Bilderberg's, JFK's killers, controlled demolition of the Twin Towers, all of these subjects are prophesized upon in Luke Meyer's and Andrew Neel's new documentary New World Order.

It seems the directing duo has a penchant for escapist subcultures, their previous film was Darkon, an interesting look into a group of people that have created a separate universe not unlike Dungeons and Dragons, but real. New World Order was fun and entertaining, and with the main subject of the film being local celebrity Alex Jones and his high powered crusade of peaceful revolution by free information, I was looking forward to its premiere.

New World Order wasn't disappointing, but the film really didn't seem to document anything that hasn't already been heard, touched on, or ranted about by other theorists. Granted there were some great shots of Jones speaking colorfully, and delivering fiery diatribes to an eager like minded audience, he really is charismatic as was exhibited during the question and answer session following the film.

Jones wasn't the only subject of the film, but by far the most outspoken. The cast of subjects Meyer's and Neel chose was very interesting to say the least. The group rivaled the Darkon clique in quirkiness, but their choice of content is a little trite. Jack McLamb, an isolated ex-cop revolutionary that lives in the Idaho hills, stood out as the most well versed and least torn of the characters presented. Stoic and reserved, but commanding and intelligent, McLamb's screen time was a welcome contrast to Jones's electrifying and sensationalistic presence. 

Austin is saturated with "conspiracy theorists," and "9-11 truth" seekers so it was hard to be totally taken with the film due to a case of over-exposure to this marginalized subculture. The most fascinating part of New World Order is a look into the ironic cult like religious fraternity within this movement of an information war.

Jones commands his group of information soldiers with poise and succinctness, and they listen without debate, or so it seems. The unwavering belief these individuals have for their plight is commendable, but the thing that is most confusing about some of the movement's doctrine and action is the lack of an alternative or plan to the events that have already occurred and are occurring. Maybe an undoing will bring peace to these dedicated foot soldiers, in what seems like a war against an abstract foe.  

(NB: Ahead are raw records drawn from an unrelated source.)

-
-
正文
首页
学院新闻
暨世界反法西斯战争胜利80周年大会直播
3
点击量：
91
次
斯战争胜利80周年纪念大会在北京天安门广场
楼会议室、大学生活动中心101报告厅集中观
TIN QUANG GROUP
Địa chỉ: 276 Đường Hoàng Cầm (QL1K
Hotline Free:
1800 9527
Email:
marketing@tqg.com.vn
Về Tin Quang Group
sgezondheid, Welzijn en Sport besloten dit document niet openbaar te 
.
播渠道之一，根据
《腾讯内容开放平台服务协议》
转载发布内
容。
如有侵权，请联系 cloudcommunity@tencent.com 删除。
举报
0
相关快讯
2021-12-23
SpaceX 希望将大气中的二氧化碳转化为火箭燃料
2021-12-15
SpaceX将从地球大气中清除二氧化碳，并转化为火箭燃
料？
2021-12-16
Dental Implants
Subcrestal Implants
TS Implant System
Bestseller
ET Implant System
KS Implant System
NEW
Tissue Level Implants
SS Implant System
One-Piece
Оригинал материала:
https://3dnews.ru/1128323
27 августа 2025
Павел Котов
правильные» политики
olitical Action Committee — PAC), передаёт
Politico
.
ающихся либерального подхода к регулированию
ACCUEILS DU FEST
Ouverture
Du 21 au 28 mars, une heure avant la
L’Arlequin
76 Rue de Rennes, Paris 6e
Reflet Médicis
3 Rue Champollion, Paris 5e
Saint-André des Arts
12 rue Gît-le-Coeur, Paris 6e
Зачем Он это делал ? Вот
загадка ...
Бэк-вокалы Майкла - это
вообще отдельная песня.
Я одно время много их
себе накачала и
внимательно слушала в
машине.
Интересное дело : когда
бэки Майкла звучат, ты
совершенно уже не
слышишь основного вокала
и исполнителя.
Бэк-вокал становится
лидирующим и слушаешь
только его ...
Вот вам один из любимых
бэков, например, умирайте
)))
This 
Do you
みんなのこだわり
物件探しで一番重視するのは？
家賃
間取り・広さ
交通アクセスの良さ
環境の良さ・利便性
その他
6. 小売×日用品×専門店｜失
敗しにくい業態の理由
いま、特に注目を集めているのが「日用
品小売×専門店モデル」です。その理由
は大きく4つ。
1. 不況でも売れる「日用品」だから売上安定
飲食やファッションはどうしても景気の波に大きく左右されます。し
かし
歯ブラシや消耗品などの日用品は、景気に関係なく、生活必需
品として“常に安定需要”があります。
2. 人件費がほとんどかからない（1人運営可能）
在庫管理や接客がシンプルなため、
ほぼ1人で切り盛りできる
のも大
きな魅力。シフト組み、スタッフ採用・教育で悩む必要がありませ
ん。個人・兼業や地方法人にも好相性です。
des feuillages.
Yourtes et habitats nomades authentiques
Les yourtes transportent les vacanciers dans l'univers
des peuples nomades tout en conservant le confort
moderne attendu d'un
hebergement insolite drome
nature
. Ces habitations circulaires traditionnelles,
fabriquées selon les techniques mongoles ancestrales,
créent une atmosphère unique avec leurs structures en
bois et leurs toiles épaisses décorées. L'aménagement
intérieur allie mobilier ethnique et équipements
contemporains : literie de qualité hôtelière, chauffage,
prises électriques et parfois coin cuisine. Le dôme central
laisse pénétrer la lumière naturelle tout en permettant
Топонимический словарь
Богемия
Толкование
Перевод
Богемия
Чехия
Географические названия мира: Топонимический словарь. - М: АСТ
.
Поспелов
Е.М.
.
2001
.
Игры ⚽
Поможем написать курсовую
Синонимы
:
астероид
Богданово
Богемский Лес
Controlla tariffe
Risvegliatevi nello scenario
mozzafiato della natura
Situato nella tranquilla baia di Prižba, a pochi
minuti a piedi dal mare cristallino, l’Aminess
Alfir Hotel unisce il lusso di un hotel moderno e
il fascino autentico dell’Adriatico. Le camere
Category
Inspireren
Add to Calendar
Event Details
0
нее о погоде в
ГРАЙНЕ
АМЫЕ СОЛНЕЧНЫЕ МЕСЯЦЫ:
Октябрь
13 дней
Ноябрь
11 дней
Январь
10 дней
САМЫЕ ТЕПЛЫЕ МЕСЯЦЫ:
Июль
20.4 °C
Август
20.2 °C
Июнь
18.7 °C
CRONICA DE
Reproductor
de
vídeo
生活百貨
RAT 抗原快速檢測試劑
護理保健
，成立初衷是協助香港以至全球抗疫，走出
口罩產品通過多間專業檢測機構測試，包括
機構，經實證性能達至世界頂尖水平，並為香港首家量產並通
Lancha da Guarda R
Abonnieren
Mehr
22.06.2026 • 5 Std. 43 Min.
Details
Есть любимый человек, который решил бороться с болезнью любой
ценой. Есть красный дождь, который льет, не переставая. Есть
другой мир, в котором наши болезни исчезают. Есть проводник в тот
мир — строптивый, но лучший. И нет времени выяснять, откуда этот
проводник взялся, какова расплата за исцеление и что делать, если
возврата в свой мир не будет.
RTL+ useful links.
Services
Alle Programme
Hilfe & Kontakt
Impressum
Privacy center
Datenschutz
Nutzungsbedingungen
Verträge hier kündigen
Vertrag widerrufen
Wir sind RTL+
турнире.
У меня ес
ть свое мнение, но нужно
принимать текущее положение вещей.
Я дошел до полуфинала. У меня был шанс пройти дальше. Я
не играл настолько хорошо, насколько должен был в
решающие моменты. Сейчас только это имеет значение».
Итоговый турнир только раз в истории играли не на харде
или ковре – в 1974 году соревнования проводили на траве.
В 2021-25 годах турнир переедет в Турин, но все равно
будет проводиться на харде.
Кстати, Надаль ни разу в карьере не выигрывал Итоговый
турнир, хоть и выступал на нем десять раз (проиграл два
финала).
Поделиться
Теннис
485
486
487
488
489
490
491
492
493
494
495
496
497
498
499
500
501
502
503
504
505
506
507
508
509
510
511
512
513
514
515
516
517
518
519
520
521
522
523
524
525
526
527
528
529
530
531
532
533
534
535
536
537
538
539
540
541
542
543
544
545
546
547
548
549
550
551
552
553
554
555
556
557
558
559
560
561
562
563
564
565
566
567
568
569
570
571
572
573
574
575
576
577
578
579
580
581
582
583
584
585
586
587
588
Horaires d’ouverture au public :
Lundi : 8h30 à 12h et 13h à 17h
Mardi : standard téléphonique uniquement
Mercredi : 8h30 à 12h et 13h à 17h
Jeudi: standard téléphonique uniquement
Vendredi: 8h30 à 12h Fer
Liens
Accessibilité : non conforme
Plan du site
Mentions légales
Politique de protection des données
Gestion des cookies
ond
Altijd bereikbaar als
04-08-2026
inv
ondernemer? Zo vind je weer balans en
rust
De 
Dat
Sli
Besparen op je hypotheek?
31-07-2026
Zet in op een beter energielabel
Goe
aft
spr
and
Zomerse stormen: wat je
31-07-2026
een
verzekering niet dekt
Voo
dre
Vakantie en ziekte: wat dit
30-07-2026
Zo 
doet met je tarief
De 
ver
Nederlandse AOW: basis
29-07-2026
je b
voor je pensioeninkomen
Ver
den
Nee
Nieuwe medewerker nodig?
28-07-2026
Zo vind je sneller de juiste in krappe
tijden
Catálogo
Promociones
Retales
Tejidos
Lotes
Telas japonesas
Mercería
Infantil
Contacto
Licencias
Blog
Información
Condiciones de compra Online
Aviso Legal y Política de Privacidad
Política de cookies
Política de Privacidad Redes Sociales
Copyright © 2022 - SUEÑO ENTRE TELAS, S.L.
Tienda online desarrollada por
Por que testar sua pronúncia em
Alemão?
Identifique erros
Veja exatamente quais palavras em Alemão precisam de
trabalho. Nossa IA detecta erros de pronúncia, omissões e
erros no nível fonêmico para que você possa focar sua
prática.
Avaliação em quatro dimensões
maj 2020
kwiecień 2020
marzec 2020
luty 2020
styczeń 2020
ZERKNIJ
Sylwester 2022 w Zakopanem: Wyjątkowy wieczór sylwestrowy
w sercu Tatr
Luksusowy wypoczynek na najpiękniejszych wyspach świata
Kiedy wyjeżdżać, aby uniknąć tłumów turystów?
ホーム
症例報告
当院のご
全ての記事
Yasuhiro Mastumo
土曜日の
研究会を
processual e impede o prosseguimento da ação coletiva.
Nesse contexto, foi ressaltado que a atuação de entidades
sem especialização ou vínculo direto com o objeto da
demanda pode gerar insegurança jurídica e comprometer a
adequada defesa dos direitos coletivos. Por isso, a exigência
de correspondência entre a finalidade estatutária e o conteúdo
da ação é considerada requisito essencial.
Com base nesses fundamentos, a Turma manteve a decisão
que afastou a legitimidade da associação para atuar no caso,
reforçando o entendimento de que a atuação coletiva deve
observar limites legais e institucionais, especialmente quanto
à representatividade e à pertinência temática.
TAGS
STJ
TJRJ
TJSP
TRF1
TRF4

Their camaraderie is thick, as is the total and absolute devotion to Jones as the outspoken leader of the movement. It was hard to tell if the filmmakers deliberately let the footage speak for itself or they edited the film to show this underlying point that is never spoken about in the film directly. When asked about the movement's parallels to religion Jones said "we're hand written for religion ... I believe we're like larvae," with respect to the human race in general.

Well worth watching and it's really not a downer, despite all the intense brooding over the coercion of our civil liberty's and national government. As Jones said about the film, "I've never seen em' allow something like that on television." Oh so true, maybe things are changing?